Medicinal Chemistry and Drug Design

Biography

Biography: Shimon Ben-Shabat

Abstract

Phospholipase A2 (PLA2) expression/activity is significantly elevated in inflamed intestinal tissue in inflammatory bowel disease (IBD), Crohn’s disease and ulcerative colitis. PLA2 hydrolyses the sn-2 fatty acyl bond of phospholipids (PL) liberating a fattyacid and a lysophospholipid. By replacing the sn-2 positioned fatty-acid with a drug, PLA2 may be exploited as a prodrug activating enzyme, liberating the free drug from the PL-complex. Therefore, orally delivered PL-based prodrugs will release the free drug at the inflamed sites, effectively targeting the regions of intestinal inflammation. We have utilized a modern computational approach to simulate the PLA2-mediated activation using the candidate drug, and to predict the most appropriate linker length. We have synthesized PL-diclofenac conjugates and shown in-vitro activation of these synthesized conjugates by isolated bee venom PLA2 and conditioned medium from inflamed Caco-2 cell line. We showed that depending on the linker length between the PL and diclofenac, PLA2 could be exploited as the activating enzyme in-vitro, liberating the free diclofenac from the PL complex. We have compared the computational calculations to our experimental data, and obtained excellent correlation between the in-silico predictions and the in-vitro experiments. The proposed research may significantly improve drug therapy in IBD patients, enabling higher efficacy and lower toxicity profiles.

Recent Publications

1. A Dahan, S Ben-Shabat, N Cohen, S Keinan, I Kurnikov, A Aponick, E M Zimmermann (2016) Phospholipid-based prodrugs for drug targeting in inflammatory bowel disease: Computational optimization and in-vitro correlation. Curr. Top. Med. Chem. 16: 2543-8.

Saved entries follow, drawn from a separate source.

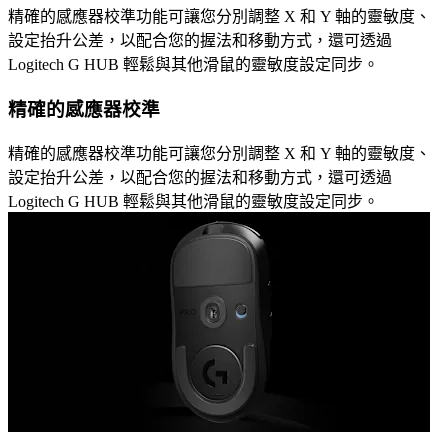
精確的感應器校準功能可讓您分別調整 X 和 Y 軸的靈敏度、
設定抬升公差，以配合您的握法和移動方式，還可透過
Logitech G HUB 輕鬆與其他滑鼠的靈敏度設定同步。
精確的感應器校準
精確的感應器校準功能可讓您分別調整 X 和 Y 軸的靈敏度、
設定抬升公差，以配合您的握法和移動方式，還可透過
Logitech G HUB 輕鬆與其他滑鼠的靈敏度設定同步。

2. A Dahan, E Zimmermann, S Ben-Shabat (2014) Modern prodrug design for targeted oral drug delivery. Molecules 19: 16489-16505.

3. Wolk, S Epstein, V Ioffe-Dahan, S Ben-Shabat, A Dahan (2013) New targeting strategies in drug therapy of inflammatory bowel disease: Mechanistic approaches and opportunities, Expert Opin. Drug Deliv. 10: 1275-1286.

4. A Dahan, G L Amidon, E M Zimmermann (2010) Drug targeting strategies for the treatment of inflammatory bowel disease: A mechanistic update. Expert Rev. Clin. Immunol. 6: 543-550.

5. A Dahan, R Duvdevani, E Dvir, A Elmann, A Hoffman (2007) A novel mechanism for oral controlled release of drugs by continuous degradation of a phospholipid prodrug along the intestine: In-vivo and in-vitro evaluation of an indomethacin-lecithin conjugate. J. Control Release 119: 86-93.